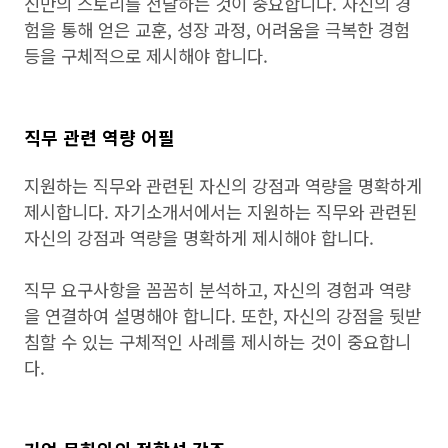
신만의 스토리를 전달하는 것이 중요합니다. 자신의 경
험을 통해 얻은 교훈, 성장 과정, 어려움을 극복한 경험
등을 구체적으로 제시해야 합니다.
직무 관련 역량 어필
지원하는 직무와 관련된 자신의 강점과 역량을 명확하게
제시합니다. 자기소개서에서는 지원하는 직무와 관련된
자신의 강점과 역량을 명확하게 제시해야 합니다.
직무 요구사항을 꼼꼼히 분석하고, 자신의 경험과 역량
을 연결하여 설명해야 합니다. 또한, 자신의 강점을 뒷받
침할 수 있는 구체적인 사례를 제시하는 것이 중요합니
다.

● Problem to work on
Scan the lines above for the word "명확하게". Return each one that has it.

● Output for this task
지원하는 직무와 관련된 자신의 강점과 역량을 명확하게
자신의 강점과 역량을 명확하게 제시해야 합니다.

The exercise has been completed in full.